It is a great pleasure to serve under your chairmanship, Dame Cheryl. I congratulate you on the honour you received in the recent honours list; it was well-deserved.
All the e-petitions we are considering deal with visitor visas for families, and we have grouped them together for that reason. There seem to be particular problems with families getting visitor visas for their relatives. Before I move on to that, I want to state the obvious for the record: every state has the right to control its borders. No one is asking for a free-for-all or for those who abuse the system to get away with it. However, people overwhelmingly want a system that is fair to people already in this country and to their visitors and that is fairly administered, with some compassion and common sense. From the public engagement we have done—I will refer to that later—that often seems not to be the case.
I must confess that I came to this issue as a bit of a novice; depending on the point of view, it is either an advantage or a drawback of the Petitions Committee that we often have to learn a new subject very quickly. I do not represent a constituency where many people have relatives abroad, so I thought that the few cases I had seen where people could not get someone in for a wedding or funeral represented blips in the system. However, having looked at the matter in some detail and talked to our petitioners—I am very grateful to them—and to others we have engaged with, I am convinced that there are serious problems with family visitor visas when it comes to the quality of decision making and how it is communicated to applicants.
We all accept that clearance officers have a difficult job to do. There are a number of things they need to consider when deciding whether to grant a visa, including people’s previous immigration history, their financial position, their economic and personal ties to their own country and whether they have been here so often that it constitutes de facto residence. Some of those things are clearly factual, while others require the exercise of judgment.
For example, when someone is applying from a country that is unstable or in a conflict zone, officers can look at the statistics for immigration compliance in that region.

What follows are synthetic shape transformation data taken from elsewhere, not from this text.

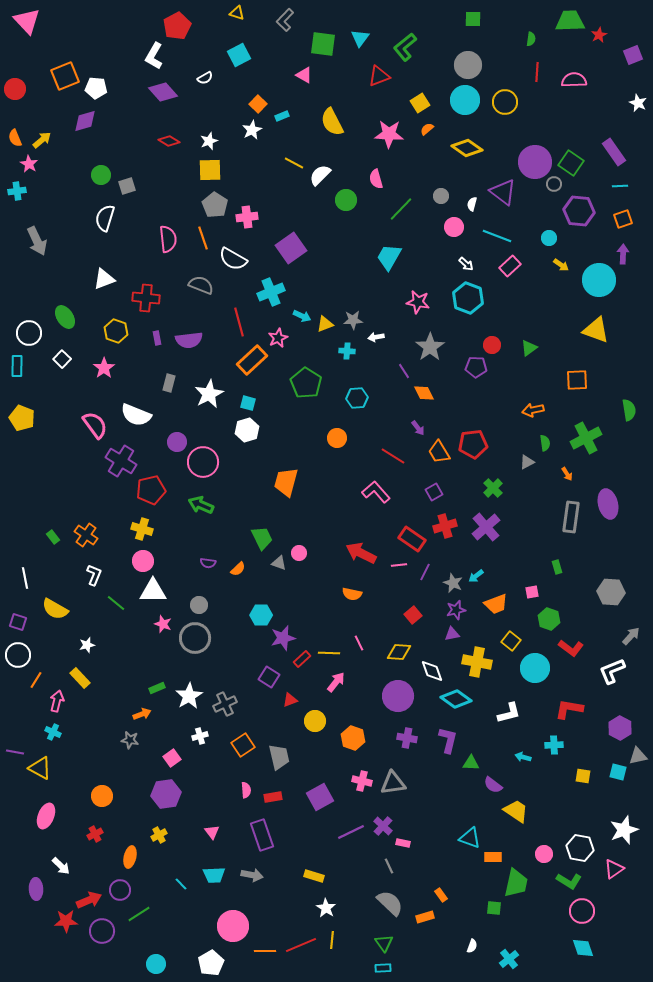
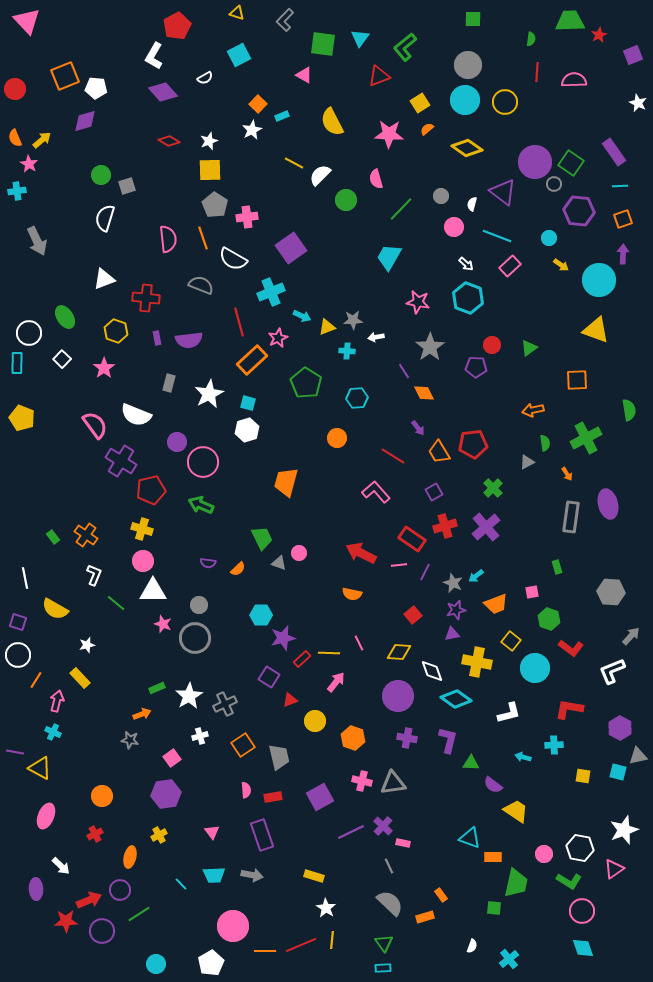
yellow triangle at (325, 324): moved 2 px right, 3 px down
cyan rectangle at (17, 366): moved 3 px up
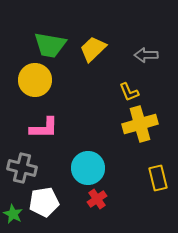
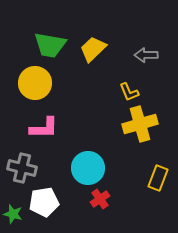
yellow circle: moved 3 px down
yellow rectangle: rotated 35 degrees clockwise
red cross: moved 3 px right
green star: rotated 12 degrees counterclockwise
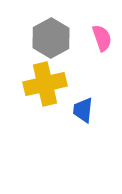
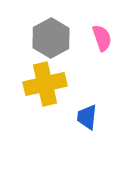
blue trapezoid: moved 4 px right, 7 px down
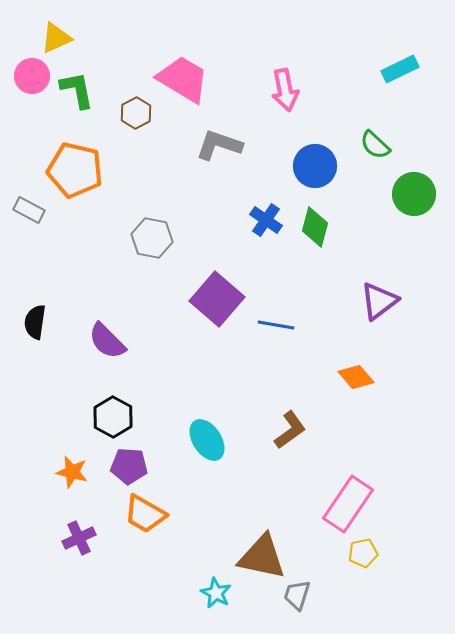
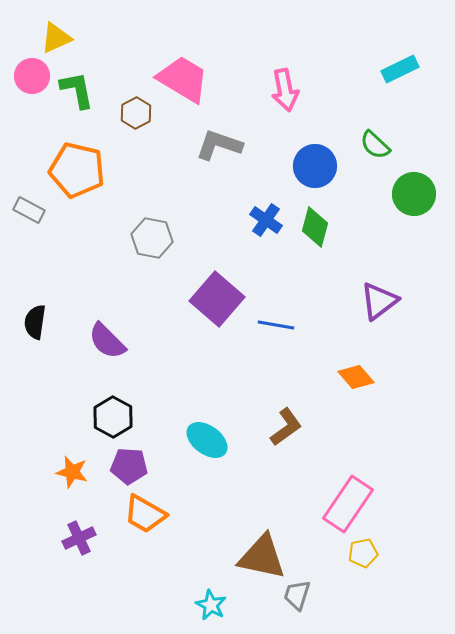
orange pentagon: moved 2 px right
brown L-shape: moved 4 px left, 3 px up
cyan ellipse: rotated 21 degrees counterclockwise
cyan star: moved 5 px left, 12 px down
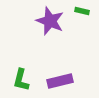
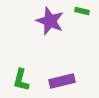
purple rectangle: moved 2 px right
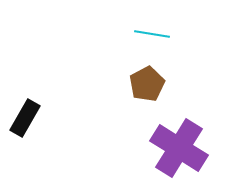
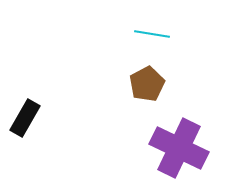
purple cross: rotated 6 degrees counterclockwise
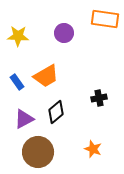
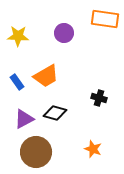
black cross: rotated 28 degrees clockwise
black diamond: moved 1 px left, 1 px down; rotated 55 degrees clockwise
brown circle: moved 2 px left
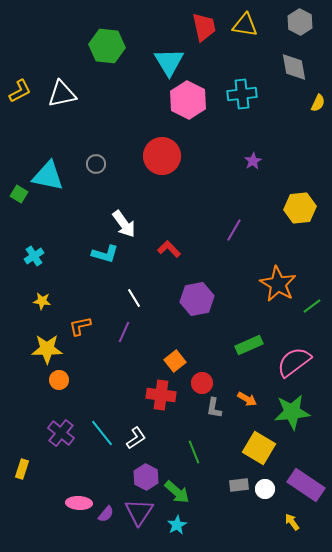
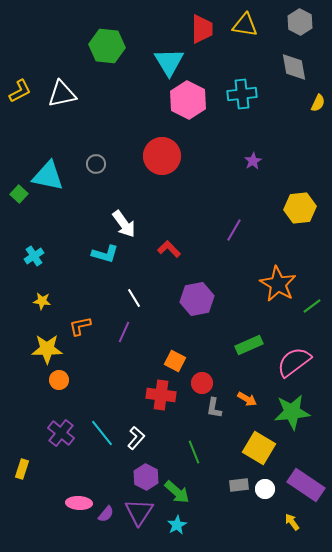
red trapezoid at (204, 27): moved 2 px left, 2 px down; rotated 12 degrees clockwise
green square at (19, 194): rotated 12 degrees clockwise
orange square at (175, 361): rotated 25 degrees counterclockwise
white L-shape at (136, 438): rotated 15 degrees counterclockwise
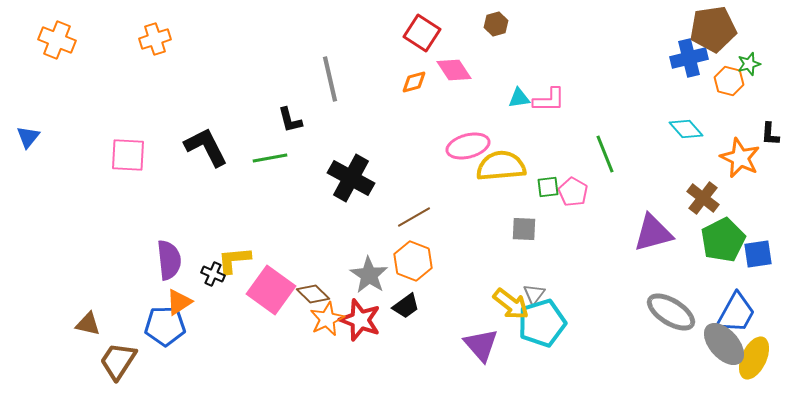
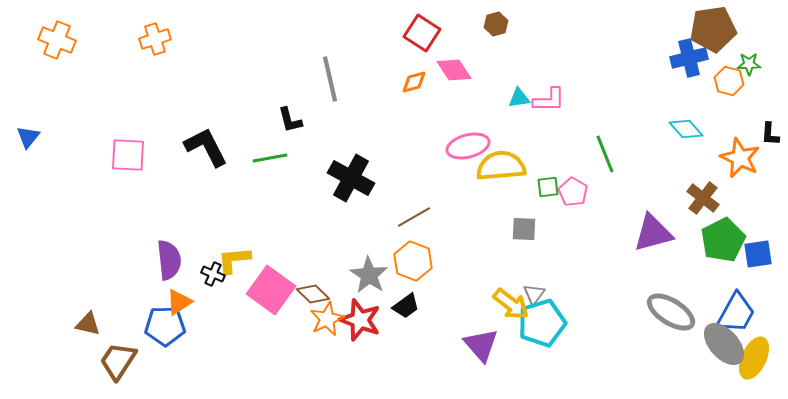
green star at (749, 64): rotated 15 degrees clockwise
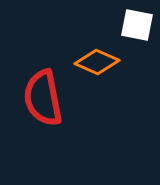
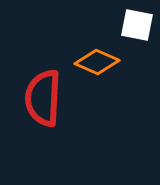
red semicircle: rotated 14 degrees clockwise
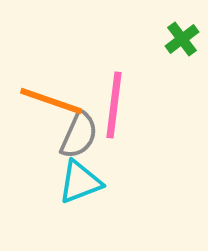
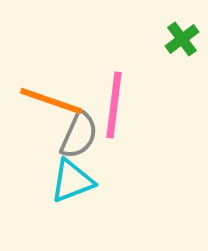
cyan triangle: moved 8 px left, 1 px up
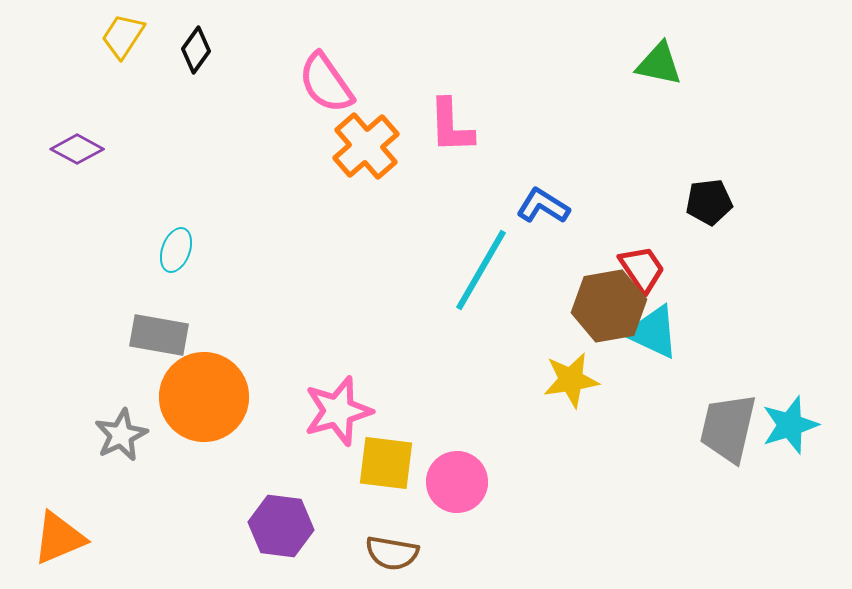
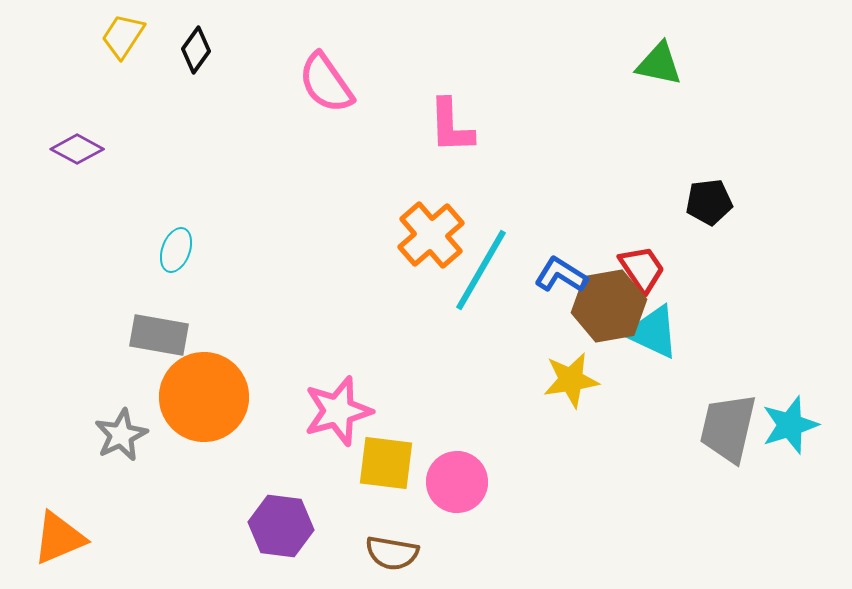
orange cross: moved 65 px right, 89 px down
blue L-shape: moved 18 px right, 69 px down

However, they are also told that if someone is applying from a country in conflict or where part of the country is in conflict, that
“can be sufficient reason for you not to be satisfied that the applicant is a genuine visitor”,
unless the applicant can produce evidence to show that that is not the case. One of the things cited as an example is where they have right of residence in a third country, which does not apply to many people. It is very difficult for an applicant to rebut that presumption, and we are in danger of judging people on where they come from, rather than their personal circumstances.
Officers can look at someone’s previous history to see whether they or their sponsor have attempted to deceive the immigration authorities in the past, and that is perfectly right, but they can also refuse an application when:
“It has not been possible to verify information provided by the applicant despite attempts to do so”.
I would have no problem with that if I was convinced that we were getting the quality of the decision making right in the first instance, but I do not think that is always the case.
In 2011, the chief inspector of borders and immigration looked at the New York visa section. One would not think that was a particularly difficult area, but he found that 26% of the cases did not meet the quality markers for decision making. Officers were often misinterpreting documents and were making inconsistent decisions. Although his 2012 report showed some improvement, he said there was a long way to go. In his 2014 report, he looked at various visa sections and found that 30% of decisions did not meet the quality markers. Again, officers were making very inconsistent decisions.
It is not surprising, then, that a number of cases have been raised of late in the press and by Members of this House. In May, my hon. Friend the Member for Dulwich and West Norwood (Helen Hayes) said in a debate that she had lost count of the number of times people had been refused visas to attend a wedding or funeral. She highlighted a rather disturbing case where a constituent of hers was waiting for a stem cell transplant, but his brother in Nigeria, who was the donor, had been refused a visa to come here.
Another case—it is not a family one, but it illustrates the problems in the system—was highlighted by The Guardian. A person who runs a charity he set up in Malawi wanted to come to meet donors and speak at the Hay festival. He was refused a visa. He applied again with support from people in the other place and the head of an international charity. He had a full programme of what he was doing, and he was still turned down. He cannot get in for a perfectly reasonable thing, even with the support of a national newspaper. I worry about the people who have not had that support.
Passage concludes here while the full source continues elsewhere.